Task requirements
The answer is every record that follows, printed exactly.

Stored data entries
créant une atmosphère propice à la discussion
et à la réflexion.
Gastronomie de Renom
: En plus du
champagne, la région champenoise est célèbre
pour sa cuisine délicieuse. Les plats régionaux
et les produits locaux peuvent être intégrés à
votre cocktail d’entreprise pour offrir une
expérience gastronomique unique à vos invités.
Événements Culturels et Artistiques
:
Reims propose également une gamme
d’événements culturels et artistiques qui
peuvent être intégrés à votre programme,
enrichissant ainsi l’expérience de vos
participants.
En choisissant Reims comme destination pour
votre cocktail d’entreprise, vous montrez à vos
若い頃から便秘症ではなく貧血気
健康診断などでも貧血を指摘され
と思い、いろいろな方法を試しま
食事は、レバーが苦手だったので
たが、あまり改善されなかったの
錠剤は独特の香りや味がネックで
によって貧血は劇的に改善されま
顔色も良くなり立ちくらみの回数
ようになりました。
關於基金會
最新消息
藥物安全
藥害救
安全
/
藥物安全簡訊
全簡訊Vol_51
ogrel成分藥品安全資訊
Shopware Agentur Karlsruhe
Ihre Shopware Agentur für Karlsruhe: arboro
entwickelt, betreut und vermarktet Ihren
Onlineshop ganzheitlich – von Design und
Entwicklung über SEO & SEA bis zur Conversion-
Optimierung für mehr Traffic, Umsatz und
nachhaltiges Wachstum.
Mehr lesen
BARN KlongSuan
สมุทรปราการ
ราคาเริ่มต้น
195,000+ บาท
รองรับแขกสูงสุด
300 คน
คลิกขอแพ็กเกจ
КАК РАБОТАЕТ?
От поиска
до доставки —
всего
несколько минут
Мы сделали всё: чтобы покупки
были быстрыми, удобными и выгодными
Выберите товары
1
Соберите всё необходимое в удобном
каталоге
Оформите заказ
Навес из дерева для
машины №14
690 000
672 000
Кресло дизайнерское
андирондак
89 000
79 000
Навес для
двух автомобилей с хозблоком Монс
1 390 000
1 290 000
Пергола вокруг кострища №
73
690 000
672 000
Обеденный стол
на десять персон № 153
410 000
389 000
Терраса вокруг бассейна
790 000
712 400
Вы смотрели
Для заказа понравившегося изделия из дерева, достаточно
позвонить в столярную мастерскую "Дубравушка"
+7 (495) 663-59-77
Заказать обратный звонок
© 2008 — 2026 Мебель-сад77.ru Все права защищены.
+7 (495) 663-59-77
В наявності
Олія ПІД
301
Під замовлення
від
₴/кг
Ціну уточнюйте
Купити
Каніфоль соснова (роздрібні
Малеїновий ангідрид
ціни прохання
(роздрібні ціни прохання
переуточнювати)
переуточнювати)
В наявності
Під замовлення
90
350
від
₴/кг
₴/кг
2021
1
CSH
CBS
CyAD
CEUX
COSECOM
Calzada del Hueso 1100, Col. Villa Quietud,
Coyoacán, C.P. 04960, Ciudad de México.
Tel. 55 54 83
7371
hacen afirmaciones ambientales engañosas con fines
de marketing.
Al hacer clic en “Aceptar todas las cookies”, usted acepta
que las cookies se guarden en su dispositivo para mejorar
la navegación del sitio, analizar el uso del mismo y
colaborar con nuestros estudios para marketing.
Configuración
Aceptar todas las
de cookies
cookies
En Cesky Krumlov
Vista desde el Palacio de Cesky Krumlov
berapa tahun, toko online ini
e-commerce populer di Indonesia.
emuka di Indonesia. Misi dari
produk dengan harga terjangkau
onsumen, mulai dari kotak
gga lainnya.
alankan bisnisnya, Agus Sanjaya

Answer
créant une atmosphère propice à la discussion
et à la réflexion.
Gastronomie de Renom
: En plus du
champagne, la région champenoise est célèbre
pour sa cuisine délicieuse. Les plats régionaux
et les produits locaux peuvent être intégrés à
votre cocktail d’entreprise pour offrir une
expérience gastronomique unique à vos invités.
Événements Culturels et Artistiques
:
Reims propose également une gamme
d’événements culturels et artistiques qui
peuvent être intégrés à votre programme,
enrichissant ainsi l’expérience de vos
participants.
En choisissant Reims comme destination pour
votre cocktail d’entreprise, vous montrez à vos
若い頃から便秘症ではなく貧血気
健康診断などでも貧血を指摘され
と思い、いろいろな方法を試しま
食事は、レバーが苦手だったので
たが、あまり改善されなかったの
錠剤は独特の香りや味がネックで
によって貧血は劇的に改善されま
顔色も良くなり立ちくらみの回数
ようになりました。
關於基金會
最新消息
藥物安全
藥害救
安全
/
藥物安全簡訊
全簡訊Vol_51
ogrel成分藥品安全資訊
Shopware Agentur Karlsruhe
Ihre Shopware Agentur für Karlsruhe: arboro
entwickelt, betreut und vermarktet Ihren
Onlineshop ganzheitlich – von Design und
Entwicklung über SEO & SEA bis zur Conversion-
Optimierung für mehr Traffic, Umsatz und
nachhaltiges Wachstum.
Mehr lesen
BARN KlongSuan
สมุทรปราการ
ราคาเริ่มต้น
195,000+ บาท
รองรับแขกสูงสุด
300 คน
คลิกขอแพ็กเกจ
КАК РАБОТАЕТ?
От поиска
до доставки —
всего
несколько минут
Мы сделали всё: чтобы покупки
были быстрыми, удобными и выгодными
Выберите товары
1
Соберите всё необходимое в удобном
каталоге
Оформите заказ
Навес из дерева для
машины №14
690 000
672 000
Кресло дизайнерское
андирондак
89 000
79 000
Навес для
двух автомобилей с хозблоком Монс
1 390 000
1 290 000
Пергола вокруг кострища №
73
690 000
672 000
Обеденный стол
на десять персон № 153
410 000
389 000
Терраса вокруг бассейна
790 000
712 400
Вы смотрели
Для заказа понравившегося изделия из дерева, достаточно
позвонить в столярную мастерскую "Дубравушка"
+7 (495) 663-59-77
Заказать обратный звонок
© 2008 — 2026 Мебель-сад77.ru Все права защищены.
+7 (495) 663-59-77
В наявності
Олія ПІД
301
Під замовлення
від
₴/кг
Ціну уточнюйте
Купити
Каніфоль соснова (роздрібні
Малеїновий ангідрид
ціни прохання
(роздрібні ціни прохання
переуточнювати)
переуточнювати)
В наявності
Під замовлення
90
350
від
₴/кг
₴/кг
2021
1
CSH
CBS
CyAD
CEUX
COSECOM
Calzada del Hueso 1100, Col. Villa Quietud,
Coyoacán, C.P. 04960, Ciudad de México.
Tel. 55 54 83
7371
hacen afirmaciones ambientales engañosas con fines
de marketing.
Al hacer clic en “Aceptar todas las cookies”, usted acepta
que las cookies se guarden en su dispositivo para mejorar
la navegación del sitio, analizar el uso del mismo y
colaborar con nuestros estudios para marketing.
Configuración
Aceptar todas las
de cookies
cookies
En Cesky Krumlov
Vista desde el Palacio de Cesky Krumlov
berapa tahun, toko online ini
e-commerce populer di Indonesia.
emuka di Indonesia. Misi dari
produk dengan harga terjangkau
onsumen, mulai dari kotak
gga lainnya.
alankan bisnisnya, Agus Sanjaya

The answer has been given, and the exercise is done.